In this case, the hypotheses formulated indicate whether the efficiency scores with mutual funds belonging to higher quartiles of ESG controversies score are greater than those (efficiency scores) with mutual funds belonging to lower quartiles of ESG controversies scores.

3.5.2 H2 hypothesis formulation

Even if geographical location and mutual fund performance may seem to be unrelated at a first glance, relevant literature has shown that mutual funds which are based in Europe, are associated with low mutual funds’ performance, mainly because of the low values of Sharpe ratio (Abate et al. 2021).

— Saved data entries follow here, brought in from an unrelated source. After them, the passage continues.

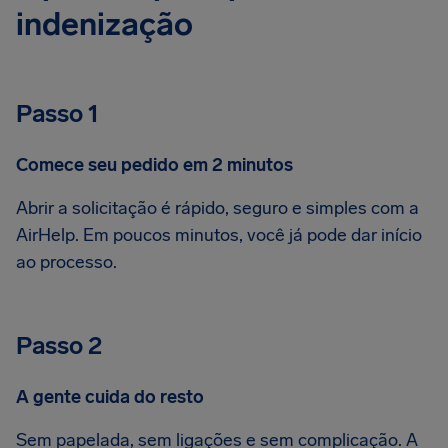
indenização
Passo 1
Comece seu pedido em 2 minutos
Abrir a solicitação é rápido, seguro e simples com a
AirHelp. Em poucos minutos, você já pode dar início
ao processo.
Passo 2
A gente cuida do resto
Sem papelada, sem ligações e sem complicação. A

3.6 DEA model construction

Once the model to be used has been selected and established, the inputs and outputs of the study are analyzed. The aim of the proposed model is to evaluate the performance of mutual funds under the prism of ESG controversies scores in the COVID-19 era. Therefore, the inputs and outputs selected are approximating the behavior of mutual funds and will be analyzed against the control variables.

On the input side, the variables selected are the Standard Deviation of the return of each Mutual Fund \(j\) which is calculated by \({\sigma }_{j}= \sqrt{Var({R}_{j})}\) and the Total expenses ratio (hereafter Expenses). These measures approximate the risk side of mutual funds.

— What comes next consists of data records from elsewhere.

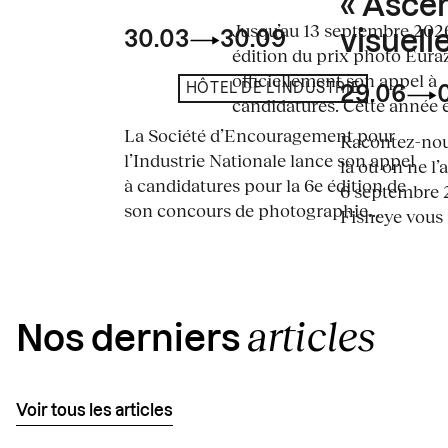
« Asce
Jusqu’au 13 septembre 2026
visuelle
30.03
30.09
édition du prix photo Eura
officiellement son appel à
HÔTEL DE L'INDUSTRIE
29.06
candidatures. Cette année en
La Société d’Encouragement pour
Racontez-nous
l’Industrie Nationale lance son appel
là où on ne l’
à candidatures pour la 6e édition de
6 septembre 2
son concours de photographie...
Fisheye vous i
articles
Nos derniers
Voir tous les articles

On the output side, the variables selected are the Treynor index of each mutual fund \(j\) which is calculated as \({Treynor}_{j}= ({R}_{j}- {R}_{f})/{\beta }_{j}\) and Information ratio of each mutual fund \(j\) which is calculated as \({Information}_{j}=\frac{{R}_{j}- {R}^{b}}{Tracking\;Error}\). These measures approximate the return side of the mutual funds.

The model, denoted as model (5), is constructed to address the objective of maximizing efficiency, represented by variable \(\varphi\). This model is designed to be solved for each DMU, with the specific DMU under investigation indicated by the index o.

In the model, variable \(\lambda_{j}\) represents the proximity or similarity of the DMU under investigation to other DMUs in the reference set. The model aims to find the optimal solution for φ, which maximizes the efficiency of the DMU.

To measure the deviation between the left-hand side and right-hand side of the constraints, slack variables (\(s_{Expenses}^{ - } ,s_{\sigma }^{ - } ,s_{Sharpe}^{ + } ,s_{InfRario}^{ + }\) are introduced. These slack variables quantify the amount of deviation or surplus between the resources utilized by the DMU and the resources available to it.

The calculation of the Technical Efficiency for each DMU is expressed as \({\raise0.7ex\hbox{$1$} \!\mathord{\left/ {\vphantom {1 {\varphi^{*} }}}\right.\kern-0pt} \!\lower0.7ex\hbox{${\varphi^{*} }$}}\), where φ* represents the optimal solution for the variable φ obtained through solving the model. A DMU is considered fully efficient if φ* is maximized and all slacks are equal to zero, indicating that the DMU is operating at the highest level of efficiency with no unused resources or underutilized inputs.

$$\begin{gathered} \max \, \varphi + \varepsilon \cdot \left( {s_{Expenses}^{ - } + s_{\sigma }^{ - } + s_{Sharpe}^{ + } + s_{InfRario}^{ + } } \right) \hfill \\ \, s.t. \hfill \\ \, \sum\limits_{j = 1}^{n} {\lambda_{j} \cdot } Expenses_{j} + s_{Expenses}^{ - } = Expenses_{o} \hfill \\ \, \sum\limits_{j = 1}^{n} {\lambda_{j} } \cdot \sigma_{j} + s_{\sigma }^{ - } = \sigma_{o} \hfill \\ \, \sum\limits_{j = 1}^{n} {\lambda_{j} } \cdot Sharpe_{j} - s_{Sharpe}^{ + } = \varphi \cdot Sharpe_{o} \hfill \\ \, \sum\limits_{j = 1}^{n} {\lambda_{j} } \cdot InfRatio_{j} - s_{InfRario}^{ + } = \varphi \cdot InfRatio_{o} \hfill \\ \, \sum\limits_{j = 1}^{n} {\lambda_{j} = 1} \hfill \\ \, \lambda_{j} \ge 0, \, j = 1,..,n \hfill \\ \, s_{Expenses}^{ - } ,s_{\sigma }^{ - } \ge 0 \hfill \\ \, s_{Sharpe}^{ + } ,s_{InfRario}^{ + } \ge 0 \hfill \\ \end{gathered}$$
(4)

In the objective function of Model 5, \(\varepsilon\) is a very small positive number.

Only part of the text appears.